Task directions ->
Where the material below has a line containing "has height=1455, width=926.", start repeating exactly, and keep going through the line containing "Task: Click on the 上に表示された文字を入力してください。", with no other lines.
········
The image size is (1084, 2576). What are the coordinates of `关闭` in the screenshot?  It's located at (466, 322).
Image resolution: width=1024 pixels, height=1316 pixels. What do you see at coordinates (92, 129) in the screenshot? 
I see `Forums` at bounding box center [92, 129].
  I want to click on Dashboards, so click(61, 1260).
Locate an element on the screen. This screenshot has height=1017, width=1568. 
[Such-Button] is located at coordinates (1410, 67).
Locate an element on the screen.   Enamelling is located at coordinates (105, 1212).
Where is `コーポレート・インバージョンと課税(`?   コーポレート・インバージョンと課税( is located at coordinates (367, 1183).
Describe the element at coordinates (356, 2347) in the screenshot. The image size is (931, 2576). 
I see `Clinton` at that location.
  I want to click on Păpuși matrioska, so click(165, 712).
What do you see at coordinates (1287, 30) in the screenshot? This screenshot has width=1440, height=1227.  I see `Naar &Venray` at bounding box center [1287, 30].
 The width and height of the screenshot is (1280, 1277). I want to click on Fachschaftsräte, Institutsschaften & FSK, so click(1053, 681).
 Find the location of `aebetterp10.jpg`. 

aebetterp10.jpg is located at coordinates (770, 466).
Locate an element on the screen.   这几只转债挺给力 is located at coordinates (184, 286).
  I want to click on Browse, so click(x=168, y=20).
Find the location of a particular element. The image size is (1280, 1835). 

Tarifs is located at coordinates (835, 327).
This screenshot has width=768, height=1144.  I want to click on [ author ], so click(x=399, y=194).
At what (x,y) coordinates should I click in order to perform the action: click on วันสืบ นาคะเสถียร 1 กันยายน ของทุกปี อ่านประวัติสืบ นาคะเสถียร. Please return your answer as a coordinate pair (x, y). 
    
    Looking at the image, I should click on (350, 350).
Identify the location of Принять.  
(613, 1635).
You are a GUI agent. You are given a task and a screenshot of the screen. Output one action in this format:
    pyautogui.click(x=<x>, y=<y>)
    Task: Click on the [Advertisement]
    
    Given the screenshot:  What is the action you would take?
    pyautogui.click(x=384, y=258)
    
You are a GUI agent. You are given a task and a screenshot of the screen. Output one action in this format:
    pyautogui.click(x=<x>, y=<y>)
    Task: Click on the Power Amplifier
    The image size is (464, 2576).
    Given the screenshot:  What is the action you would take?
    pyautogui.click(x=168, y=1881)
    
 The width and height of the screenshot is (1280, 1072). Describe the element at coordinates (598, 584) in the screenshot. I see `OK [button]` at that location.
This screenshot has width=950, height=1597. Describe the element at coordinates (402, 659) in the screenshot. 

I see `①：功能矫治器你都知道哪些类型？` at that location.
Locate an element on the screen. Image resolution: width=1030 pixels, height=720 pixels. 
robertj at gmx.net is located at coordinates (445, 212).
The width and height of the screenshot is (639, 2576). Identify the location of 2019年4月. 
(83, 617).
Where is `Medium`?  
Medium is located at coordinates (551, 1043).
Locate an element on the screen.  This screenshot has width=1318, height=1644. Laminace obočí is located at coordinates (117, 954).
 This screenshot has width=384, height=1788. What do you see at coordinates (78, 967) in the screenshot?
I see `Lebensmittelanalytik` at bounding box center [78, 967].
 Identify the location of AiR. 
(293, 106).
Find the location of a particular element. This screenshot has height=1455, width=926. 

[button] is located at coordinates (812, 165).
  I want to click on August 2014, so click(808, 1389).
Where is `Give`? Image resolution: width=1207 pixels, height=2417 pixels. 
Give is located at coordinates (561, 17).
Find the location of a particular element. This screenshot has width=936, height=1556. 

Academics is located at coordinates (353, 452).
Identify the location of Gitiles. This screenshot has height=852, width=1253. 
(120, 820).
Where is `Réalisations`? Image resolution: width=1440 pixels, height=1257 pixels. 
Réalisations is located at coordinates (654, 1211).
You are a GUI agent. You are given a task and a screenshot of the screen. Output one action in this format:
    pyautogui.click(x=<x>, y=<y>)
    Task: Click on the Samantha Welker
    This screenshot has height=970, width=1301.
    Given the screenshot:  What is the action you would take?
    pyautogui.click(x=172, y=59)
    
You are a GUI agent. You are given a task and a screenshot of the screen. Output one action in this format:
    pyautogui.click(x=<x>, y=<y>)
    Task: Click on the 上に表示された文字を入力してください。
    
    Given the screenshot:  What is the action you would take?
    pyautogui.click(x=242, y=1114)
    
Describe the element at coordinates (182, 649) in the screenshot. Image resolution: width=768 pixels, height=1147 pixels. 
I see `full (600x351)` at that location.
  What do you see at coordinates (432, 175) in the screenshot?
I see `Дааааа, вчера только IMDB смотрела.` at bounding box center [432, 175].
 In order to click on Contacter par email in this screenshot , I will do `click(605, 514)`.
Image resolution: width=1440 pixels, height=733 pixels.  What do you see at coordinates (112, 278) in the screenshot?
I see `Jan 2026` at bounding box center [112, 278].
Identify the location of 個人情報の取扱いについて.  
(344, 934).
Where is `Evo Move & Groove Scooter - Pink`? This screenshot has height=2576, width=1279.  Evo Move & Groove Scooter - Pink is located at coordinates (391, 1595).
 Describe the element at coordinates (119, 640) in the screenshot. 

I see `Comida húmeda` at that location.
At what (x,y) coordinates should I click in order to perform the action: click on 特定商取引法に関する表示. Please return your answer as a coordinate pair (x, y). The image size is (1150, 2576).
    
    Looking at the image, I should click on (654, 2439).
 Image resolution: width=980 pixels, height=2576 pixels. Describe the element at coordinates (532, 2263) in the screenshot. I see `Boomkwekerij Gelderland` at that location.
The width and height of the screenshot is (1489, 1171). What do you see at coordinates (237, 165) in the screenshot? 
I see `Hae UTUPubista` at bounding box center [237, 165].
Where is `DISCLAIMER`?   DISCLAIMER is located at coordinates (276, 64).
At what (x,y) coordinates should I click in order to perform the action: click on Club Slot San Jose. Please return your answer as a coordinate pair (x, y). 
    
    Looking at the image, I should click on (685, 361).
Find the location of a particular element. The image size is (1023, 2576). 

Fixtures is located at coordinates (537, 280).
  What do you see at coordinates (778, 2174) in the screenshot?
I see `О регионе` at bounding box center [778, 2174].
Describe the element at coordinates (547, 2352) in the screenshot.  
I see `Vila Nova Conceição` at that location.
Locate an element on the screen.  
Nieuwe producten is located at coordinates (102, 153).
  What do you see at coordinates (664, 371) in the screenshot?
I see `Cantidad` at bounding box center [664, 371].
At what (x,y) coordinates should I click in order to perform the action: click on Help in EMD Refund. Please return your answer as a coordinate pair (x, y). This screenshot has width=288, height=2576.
········
Exercise response ->
Find the location of a particular element. This screenshot has height=1455, width=926. 

[button] is located at coordinates (812, 165).
  I want to click on August 2014, so click(808, 1389).
Where is `Give`? Image resolution: width=1207 pixels, height=2417 pixels. 
Give is located at coordinates (561, 17).
Find the location of a particular element. This screenshot has width=936, height=1556. 

Academics is located at coordinates (353, 452).
Identify the location of Gitiles. This screenshot has height=852, width=1253. 
(120, 820).
Where is `Réalisations`? Image resolution: width=1440 pixels, height=1257 pixels. 
Réalisations is located at coordinates (654, 1211).
You are a GUI agent. You are given a task and a screenshot of the screen. Output one action in this format:
    pyautogui.click(x=<x>, y=<y>)
    Task: Click on the Samantha Welker
    This screenshot has height=970, width=1301.
    Given the screenshot:  What is the action you would take?
    pyautogui.click(x=172, y=59)
    
You are a GUI agent. You are given a task and a screenshot of the screen. Output one action in this format:
    pyautogui.click(x=<x>, y=<y>)
    Task: Click on the 上に表示された文字を入力してください。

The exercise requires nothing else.